Inspiring the Patriotism and Confidence Needed to Succeed – Taiwo Odukoya

It was Eleanor Roosevelt who said, “A good leader inspires people to have confidence in the leader; a great leader inspires people to have confidence in themselves.” The truth is, nothing can stop a people with the collective will and confidence to succeed at a common cause. And great leadership inspires this sense of confidence and will power in the hearts of the people by modeling it. It took the signatures of 56 leaders, willing to stake their lives and liberty for the cause of an independent nation, to ignite the fire of patriotism, self-confidence and commitment that birthed the American nation. It took one man’s willingness to lay down his life for the cause of his people to inspire the confidence and patriotism needed to bring about the emancipation of black South Africans from the clutches of apartheid. And on the negative side of the equation, it took the determination and ambition of one man to inspire the confidence and sense of patriotism the Germans needed to attempt to dominate the world. There is a dash of patriotism and self confidence every leader needs to provoke its people to success. But it must be modeled.

On the May 29, 2015, we saw a glimmer of patriotism and self confidence across Nigeria like we have not seen in a long time.

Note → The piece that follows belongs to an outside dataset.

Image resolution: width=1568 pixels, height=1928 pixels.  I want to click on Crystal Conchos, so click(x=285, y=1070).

The sportsmanship of the outgoing government and the pedigree of the men who constitute the leadership of the new government combined to give Nigerians a reasonable measure of confidence in our ability to make our democracy work, and a renewed sense of hope in our commitment to make the country live out its potential. But we must however recognise that enthusiasm will naturally wane or wax with time and that is why every effort must be made to sustain the momentum.

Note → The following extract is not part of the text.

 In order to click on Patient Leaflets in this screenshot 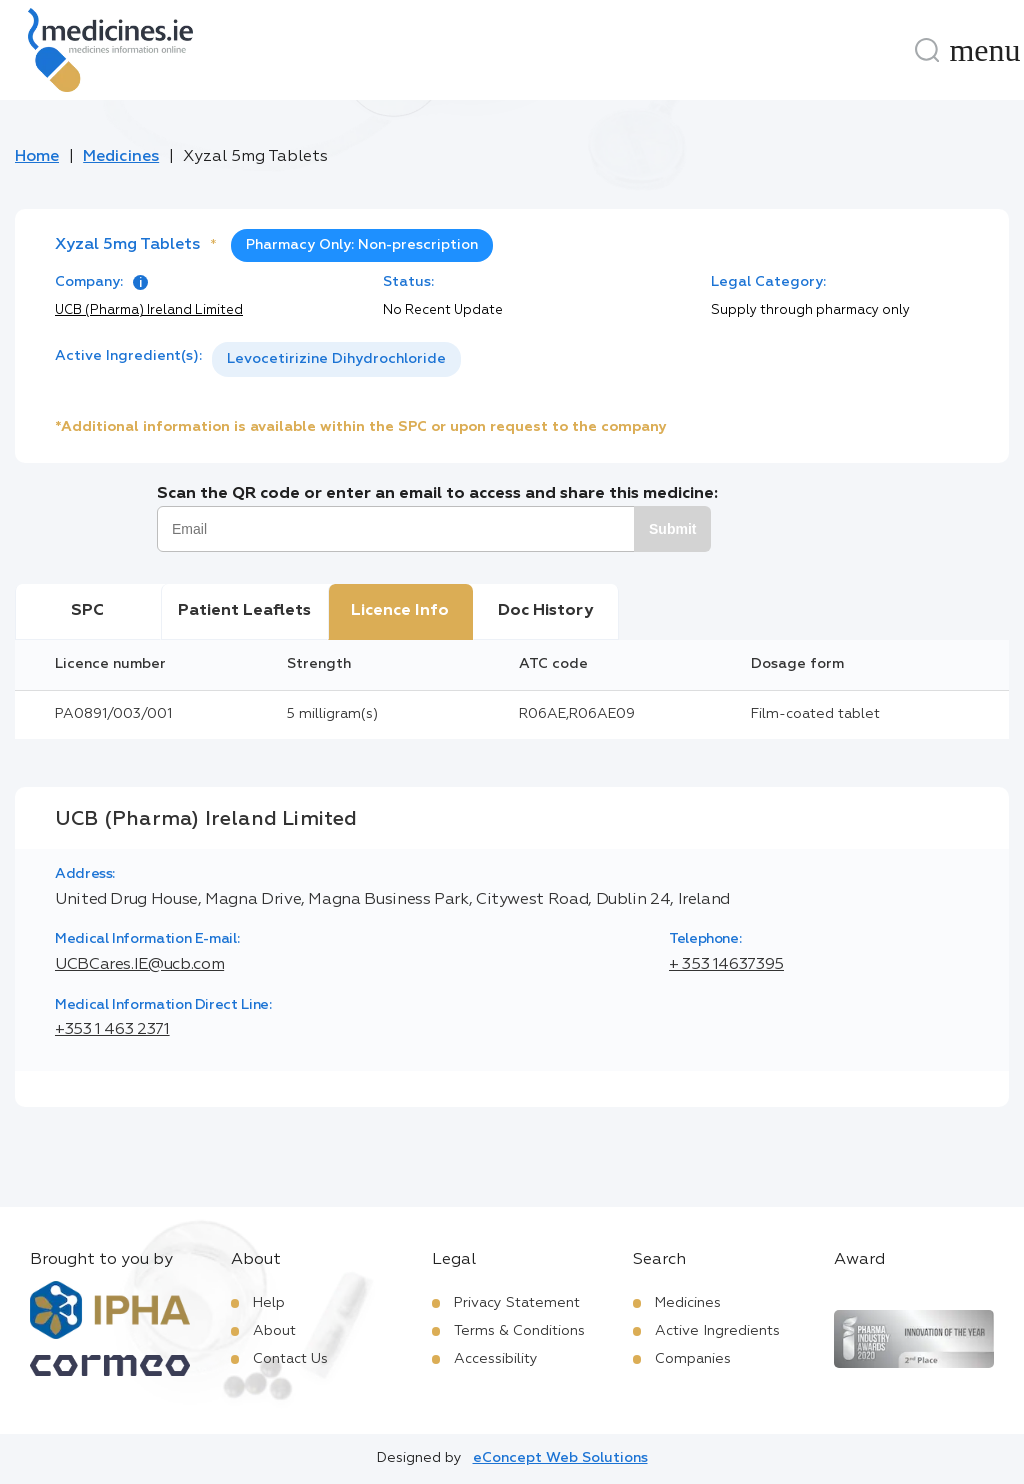, I will do `click(244, 611)`.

It is our firm belief and prayer that the new leadership will inspire Nigerians to see the potential in themselves and empower them to make contributions at various levels toward the development of the country, as it will be virtually impossible to succeed otherwise.

The truth is, seizing the opportunity that this moment presents will require a sense of shared responsibility. We are in this together, the government and the governed. It was the American politician and one time Governor of Illinois, Alder Stevenson who said, “As citizens of this democracy, you are the rulers and the ruled, the law-givers and the law-abiding…” So let us join hands with the new government every way we can to make Nigeria great again. We can do this by promoting a culture of excellence and egalitarianism in our own spheres of influence, offering constructive criticism where necessary, and resisting the temptation to pervert the course of justice or subvert due process in our respective endeavours.

There is a near-consensus across the world that Nigeria has turned the corner for good, and the majority of its people are eager to see it assume its pride of place in Africa and across the world and willing to do what they can to ensure it succeeds. The onus is now on the leadership to fan this new ember of enthusiasm and patriotism into a full bloom.